Note the moth egg debris coming out of the top of bran bags.

Fiberglass screens on windows or insect ventilation containers. They allow the entry of vinegar flies and baby spiders and cockroaches.

If vinegar flies are an issue you can replace the normal fly screen with a finer “midgee” or “micro fly” screen. Note that this screen will prevent vinegar flies however it will reduce air flow and possibly increase humidity which could cause other issues such as mites.

For closed farms (indoors with closed doors and windows) any hole in floor, walls and ceiling (All pests listed above).

Seal all gaps with gap sealer or physical barriers such as wood or paneling. Doors can be fitted with cockroach flaps which prevent unwanted pests under doors. they also have the benefit of reducing heat loss.

During maintenance activities, doorways are usually left open for short periods to move containers and components for cleaning. Flying pests such as moths and flies are opportunistic and will make their way into the farm if your not careful. Freezer Clear PVC Strip Doors can be installed easily to reduce the ingress of flying pests.

Photo of mesh being used to block gaps between the roof and walls of a insect farm. The metal mesh has been cut to size and prevents large pests such as rats, mice and geckoes.

Metal mesh added over gaps between roof corrugation and walls to prevent entry of rats, mice, geckos.

For open shed farms pests can enter via gaps along doors, and joins between roof and walls. Prevent entry by installing physical barriers on containers/trays.

Where possible block gaps or put vermin control barriers. Refer to above for ways to add cockroach flaps on doors.

For smaller pests such as vinegar flies, ants, geckos you can install lids on all containers/trays with mesh. Where vinegar flies are an issue refer to “building a cricket container section” on ways to build a double mesh system to prevent entry of vinegar flies. (Add link)

For open shed farms pests can enter via gaps along doors, and joins between roof and walls.

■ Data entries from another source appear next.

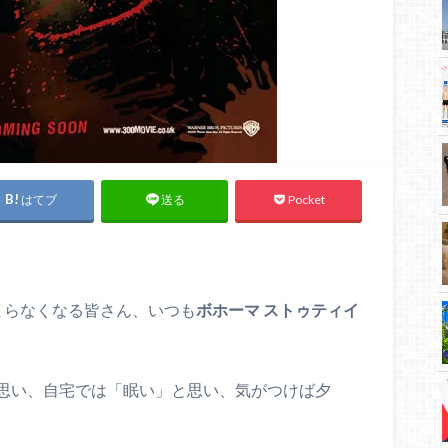
はてブ
Pocket
送る
まらなくなる皆さん、いつも
ボホーマ ストゥティイ
思い、自宅では「眠い」と思い、気がつけば夕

Prevent entry by installing physical barriers on racks or shelving.

Where possible block gaps or put vermin control barriers. Refer to above for ways to add cockroach flaps on doors.

For smaller pests such as vinegar flies, ants, geckos you can install mesh on the outside of your racks or shelving. Refer to “building a wood rack system” for details on installing mesh. (Add link)

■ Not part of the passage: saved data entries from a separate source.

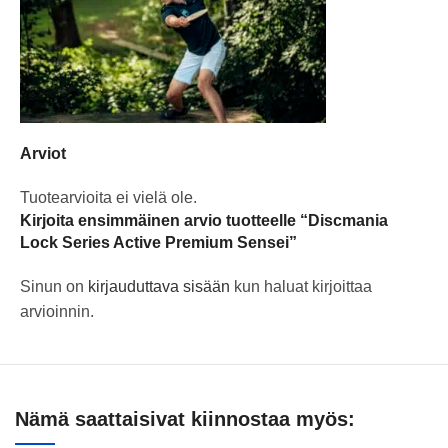
Arviot
Tuotearvioita ei vielä ole.
Kirjoita ensimmäinen arvio tuotteelle “Discmania
Lock Series Active Premium Sensei”
Sinun on
kirjauduttava sisään
kun haluat kirjoittaa
arvioinnin.
Nämä saattaisivat kiinnostaa myös:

Photo of a commercial mealworm rack system that has black shade cloth on the frame to exclude moths. Rack system is made from black wood framing and has large blue trays.

Dirt on shoes can move unwanted pests from outside areas to inside areas (mites, mold, other)

Vacuum regularly the farm to remove all dust and pests which commonly inhabit the floor. For larger facilities have all activities contained indoors (no coming in and out for cleaning) and sterilize shoes before entering using liquid dips.

  • Leaving doors open for long periods of time in your insect farm (all pests, including wasps and geckoes and ants).

During maintenance activities, doorways are usually left open for short periods to move containers and components for cleaning. Flying pests such as moths and flies are opportunistic and will make their way into the farm if your not careful. Freezer Clear PVC Strip Doors can be installed easily to reduce the ingress of flying pests.